▸ **PROBLEM REQUIREMENTS**
Select all lines holding the word "cómo" from the entries that follow.

▸ **DATASET RECORDS**
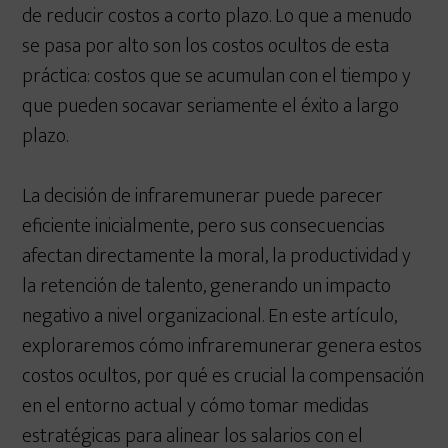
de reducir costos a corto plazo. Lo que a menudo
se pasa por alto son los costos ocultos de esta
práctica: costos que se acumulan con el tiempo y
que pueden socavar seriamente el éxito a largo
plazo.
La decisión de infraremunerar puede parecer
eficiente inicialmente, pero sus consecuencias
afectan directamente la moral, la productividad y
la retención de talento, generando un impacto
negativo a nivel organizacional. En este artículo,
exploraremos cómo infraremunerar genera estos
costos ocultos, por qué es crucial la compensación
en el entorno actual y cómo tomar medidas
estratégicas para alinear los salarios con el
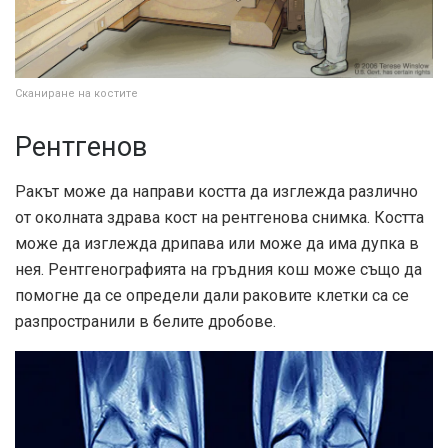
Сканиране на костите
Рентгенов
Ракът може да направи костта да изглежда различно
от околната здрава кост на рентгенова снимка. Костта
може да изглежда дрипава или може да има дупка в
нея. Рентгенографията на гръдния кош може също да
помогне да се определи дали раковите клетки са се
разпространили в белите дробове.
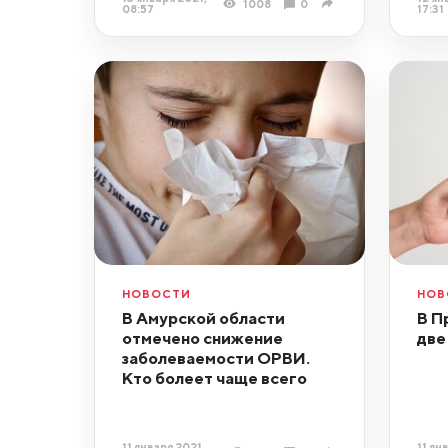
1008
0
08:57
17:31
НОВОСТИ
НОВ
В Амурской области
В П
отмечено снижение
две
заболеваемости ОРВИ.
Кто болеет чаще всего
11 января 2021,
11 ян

▸ **OUTPUT BELOW**
exploraremos cómo infraremunerar genera estos
en el entorno actual y cómo tomar medidas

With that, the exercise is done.